The ham gave off a lot of liquid as it heated, so make sure the roasting pan you heat it in has tall enough sides to accommodate extra ham juices.
Unlike hams that are sold already spiral sliced, this unsliced ham does not come pre-glazed and does not include a glaze packet to make your own glaze with. I enjoy glazed ham, but one advantage to heating this unglazed ham is that the roasting pan was much easier to clean afterward because there was no drippy, sticky residue on the bottom of the pan.
And if you really want a glaze for your ham, you can easily find recipes online that use common kitchen ingredients.

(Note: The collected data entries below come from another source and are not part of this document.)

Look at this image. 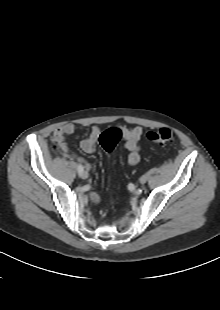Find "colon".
<instances>
[{"mask_svg":"<svg viewBox=\"0 0 220 310\" xmlns=\"http://www.w3.org/2000/svg\"><path fill=\"white\" fill-rule=\"evenodd\" d=\"M123 137L122 131L119 128H109L103 131L99 136V144L107 153H112L118 142ZM146 138L152 142L160 144H168L173 141V133L168 128H160L157 130L148 131Z\"/></svg>","mask_w":220,"mask_h":310,"instance_id":"colon-1","label":"colon"}]
</instances>
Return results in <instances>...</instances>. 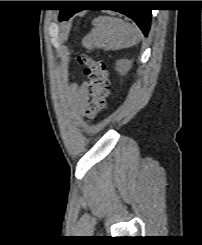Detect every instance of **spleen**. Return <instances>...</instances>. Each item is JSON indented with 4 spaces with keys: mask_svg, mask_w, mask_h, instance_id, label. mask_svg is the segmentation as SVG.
<instances>
[{
    "mask_svg": "<svg viewBox=\"0 0 202 245\" xmlns=\"http://www.w3.org/2000/svg\"><path fill=\"white\" fill-rule=\"evenodd\" d=\"M93 23L94 28L82 41L88 49L120 50L136 45L141 40L139 29L119 18L99 16Z\"/></svg>",
    "mask_w": 202,
    "mask_h": 245,
    "instance_id": "1",
    "label": "spleen"
}]
</instances>
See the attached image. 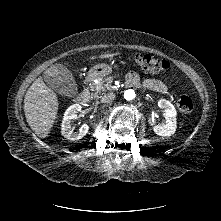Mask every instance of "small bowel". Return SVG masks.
<instances>
[{
	"label": "small bowel",
	"instance_id": "small-bowel-1",
	"mask_svg": "<svg viewBox=\"0 0 221 221\" xmlns=\"http://www.w3.org/2000/svg\"><path fill=\"white\" fill-rule=\"evenodd\" d=\"M150 73V72H149ZM153 77L146 83V86L152 90L159 92H169L170 86L167 81L163 78L156 76L154 73H150ZM131 81L137 83L138 79L136 75L131 76ZM176 97H179L181 94H175Z\"/></svg>",
	"mask_w": 221,
	"mask_h": 221
}]
</instances>
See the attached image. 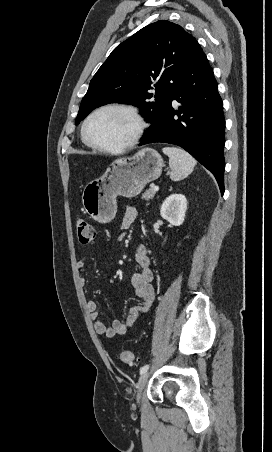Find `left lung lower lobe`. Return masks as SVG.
Here are the masks:
<instances>
[{"instance_id": "left-lung-lower-lobe-1", "label": "left lung lower lobe", "mask_w": 272, "mask_h": 452, "mask_svg": "<svg viewBox=\"0 0 272 452\" xmlns=\"http://www.w3.org/2000/svg\"><path fill=\"white\" fill-rule=\"evenodd\" d=\"M174 99L179 103L177 109L172 107ZM176 115L179 118H174ZM141 140L140 145L164 142L181 146L215 176L224 193L223 102L199 44L175 80L165 111Z\"/></svg>"}]
</instances>
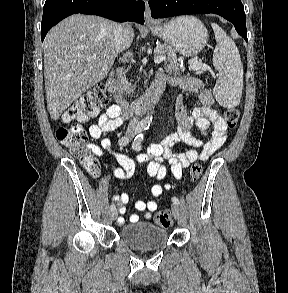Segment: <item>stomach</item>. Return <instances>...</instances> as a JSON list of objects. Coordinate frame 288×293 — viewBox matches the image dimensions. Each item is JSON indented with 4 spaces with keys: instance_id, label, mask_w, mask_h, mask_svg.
Listing matches in <instances>:
<instances>
[{
    "instance_id": "0dacf381",
    "label": "stomach",
    "mask_w": 288,
    "mask_h": 293,
    "mask_svg": "<svg viewBox=\"0 0 288 293\" xmlns=\"http://www.w3.org/2000/svg\"><path fill=\"white\" fill-rule=\"evenodd\" d=\"M150 30L184 56L197 55L208 42V31L196 17L181 16L149 26Z\"/></svg>"
}]
</instances>
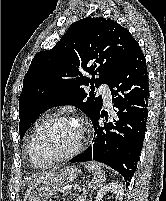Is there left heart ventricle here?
Instances as JSON below:
<instances>
[{
    "label": "left heart ventricle",
    "mask_w": 166,
    "mask_h": 201,
    "mask_svg": "<svg viewBox=\"0 0 166 201\" xmlns=\"http://www.w3.org/2000/svg\"><path fill=\"white\" fill-rule=\"evenodd\" d=\"M81 127L73 121H56L45 125L38 133L33 155L38 164L65 155L78 145Z\"/></svg>",
    "instance_id": "left-heart-ventricle-1"
}]
</instances>
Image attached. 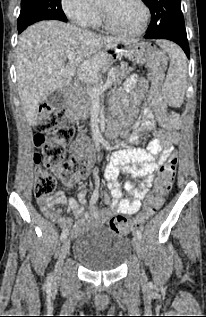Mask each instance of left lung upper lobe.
Listing matches in <instances>:
<instances>
[{
    "label": "left lung upper lobe",
    "instance_id": "5c2ea615",
    "mask_svg": "<svg viewBox=\"0 0 206 317\" xmlns=\"http://www.w3.org/2000/svg\"><path fill=\"white\" fill-rule=\"evenodd\" d=\"M150 9L152 20L146 35L165 32L186 33L180 0H142Z\"/></svg>",
    "mask_w": 206,
    "mask_h": 317
}]
</instances>
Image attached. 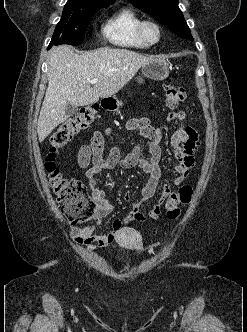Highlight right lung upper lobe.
<instances>
[{"label":"right lung upper lobe","mask_w":247,"mask_h":332,"mask_svg":"<svg viewBox=\"0 0 247 332\" xmlns=\"http://www.w3.org/2000/svg\"><path fill=\"white\" fill-rule=\"evenodd\" d=\"M115 0H68L67 3L79 4V5H103L112 4Z\"/></svg>","instance_id":"cb5924a9"}]
</instances>
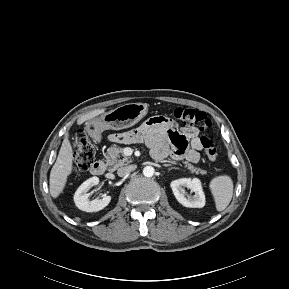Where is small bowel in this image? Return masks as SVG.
Segmentation results:
<instances>
[{
    "mask_svg": "<svg viewBox=\"0 0 289 289\" xmlns=\"http://www.w3.org/2000/svg\"><path fill=\"white\" fill-rule=\"evenodd\" d=\"M111 140L144 141L156 160L164 159L170 154L174 159L197 163L200 159L199 152L203 149L197 128L179 127L174 121L164 117L151 118L130 132L114 134Z\"/></svg>",
    "mask_w": 289,
    "mask_h": 289,
    "instance_id": "1",
    "label": "small bowel"
}]
</instances>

You typically apply the glaze toward the end of the ham’s heating time so the sugars don’t burn. While this ham is not spiral cut so that you can apply glaze into the cut slices, you can still apply glaze to the outside of the ham. You could also reserve a small amount of glaze to drizzle over the slices after you cut the ham.
For testing purposes, I opted to initially serve this ham without any glaze so I could focus on finding out what the ham tastes like on its own without additional ingredients. It’s a good ham. After nearly two hours heating in the oven, it was very moist and tender. Covering the pan with aluminum foil helped with that.

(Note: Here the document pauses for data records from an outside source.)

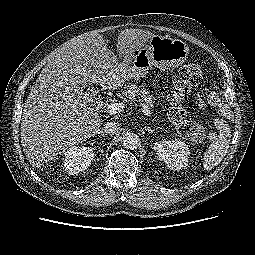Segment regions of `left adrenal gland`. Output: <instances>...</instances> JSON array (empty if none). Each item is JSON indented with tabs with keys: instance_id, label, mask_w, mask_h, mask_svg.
I'll return each instance as SVG.
<instances>
[{
	"instance_id": "obj_1",
	"label": "left adrenal gland",
	"mask_w": 255,
	"mask_h": 255,
	"mask_svg": "<svg viewBox=\"0 0 255 255\" xmlns=\"http://www.w3.org/2000/svg\"><path fill=\"white\" fill-rule=\"evenodd\" d=\"M160 127H157L155 129H151L150 127H146V129L148 130V133L151 134L153 133L155 130L159 129Z\"/></svg>"
}]
</instances>
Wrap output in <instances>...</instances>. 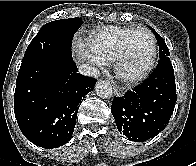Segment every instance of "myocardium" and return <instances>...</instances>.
Listing matches in <instances>:
<instances>
[{
    "mask_svg": "<svg viewBox=\"0 0 196 166\" xmlns=\"http://www.w3.org/2000/svg\"><path fill=\"white\" fill-rule=\"evenodd\" d=\"M137 32H144L150 38V42H151L150 59H149L147 65L138 73L133 74V75H124L122 73V69H121L122 62L128 53L129 42H130L132 36ZM156 59H157V43H156V39H155L153 33L145 27H137V28H134L133 30H131L127 34V36L125 37V39L122 43L121 49L114 59V71H115L116 76L121 81H124L127 83H135V82L141 81L142 79H144L145 77H147L149 75V73L153 70V68L156 64Z\"/></svg>",
    "mask_w": 196,
    "mask_h": 166,
    "instance_id": "f54148a6",
    "label": "myocardium"
}]
</instances>
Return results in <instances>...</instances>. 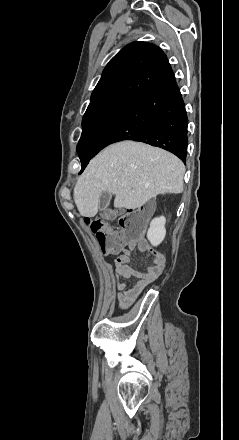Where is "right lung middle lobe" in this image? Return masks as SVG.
<instances>
[{
  "label": "right lung middle lobe",
  "instance_id": "1",
  "mask_svg": "<svg viewBox=\"0 0 239 440\" xmlns=\"http://www.w3.org/2000/svg\"><path fill=\"white\" fill-rule=\"evenodd\" d=\"M132 99L115 97L87 108L82 120V135L77 146L79 154L92 152L99 138L116 121Z\"/></svg>",
  "mask_w": 239,
  "mask_h": 440
}]
</instances>
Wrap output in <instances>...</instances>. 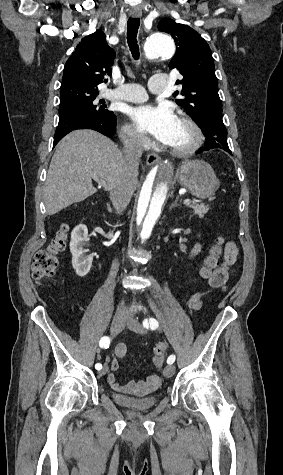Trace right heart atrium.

While there are fatty sections, including a large slab of fat on one outer side of the ham, I didn’t think this ham was overly fatty compared to many spiral cut hams I’ve had. It was also easy to slice off any fatty bits.
There was also a lot of meat on this single ham. After serving this ham to my family of four, I still have a large casserole dish full of slices and chunks of ham left over. I’ll probably try making a glaze to help jazz up the leftover slices of ham. I also saved the bone with plenty of meat still attached to make ham and beans in the slow cooker later.

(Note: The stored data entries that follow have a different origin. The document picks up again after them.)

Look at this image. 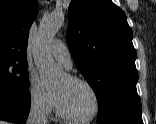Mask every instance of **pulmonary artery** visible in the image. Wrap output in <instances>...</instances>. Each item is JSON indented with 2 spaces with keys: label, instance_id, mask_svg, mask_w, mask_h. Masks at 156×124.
Returning a JSON list of instances; mask_svg holds the SVG:
<instances>
[{
  "label": "pulmonary artery",
  "instance_id": "pulmonary-artery-1",
  "mask_svg": "<svg viewBox=\"0 0 156 124\" xmlns=\"http://www.w3.org/2000/svg\"><path fill=\"white\" fill-rule=\"evenodd\" d=\"M51 53L66 69L71 68L72 62L70 52L64 42L55 40L51 46Z\"/></svg>",
  "mask_w": 156,
  "mask_h": 124
}]
</instances>
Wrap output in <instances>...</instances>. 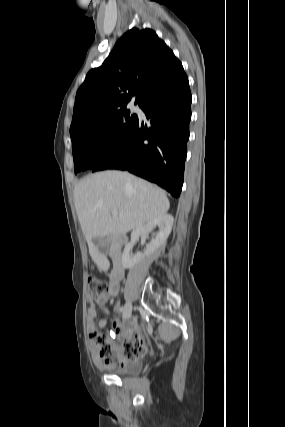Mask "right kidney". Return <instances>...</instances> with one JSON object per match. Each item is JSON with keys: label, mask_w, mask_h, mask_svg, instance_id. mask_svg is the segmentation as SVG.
Segmentation results:
<instances>
[{"label": "right kidney", "mask_w": 285, "mask_h": 427, "mask_svg": "<svg viewBox=\"0 0 285 427\" xmlns=\"http://www.w3.org/2000/svg\"><path fill=\"white\" fill-rule=\"evenodd\" d=\"M173 225V216L163 214L152 220L139 229H136L131 234V240L126 244L122 255V265L126 269L132 268L143 257L153 255L161 246H163L171 233ZM155 227L159 228V232L151 239V242L146 246L144 254H132V248L141 235L151 233Z\"/></svg>", "instance_id": "right-kidney-1"}]
</instances>
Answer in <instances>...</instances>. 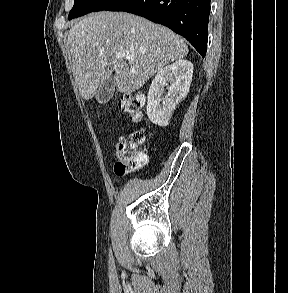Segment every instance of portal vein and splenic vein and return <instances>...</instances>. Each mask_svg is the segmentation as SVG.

Spiral cut or spiral sliced hams are still my favorite, but this is a solid choice if you want a nice ham dinner and don’t want to spend a lot of money. I was initially hesitant about buying and trying a ham that wasn’t precut. However, it’s a budget-friendly choice that will easily feed a small crowd, and if you’re willing to slice it yourself (which isn’t hard) and make your own simple glaze, it’s really not all that different than a pricier spiral cut ham.
Appleton Farms Hardwood Smoked Butt Portion Bone-In Ham is a less expensive ham option at Aldi. It’s fully cooked and easy to heat. It’s not pre-sliced or glazed like more popular hams sold during the holidays, but it’s easy to slice and serve. You can also make your own glaze to add more flavor if desired. Recommended.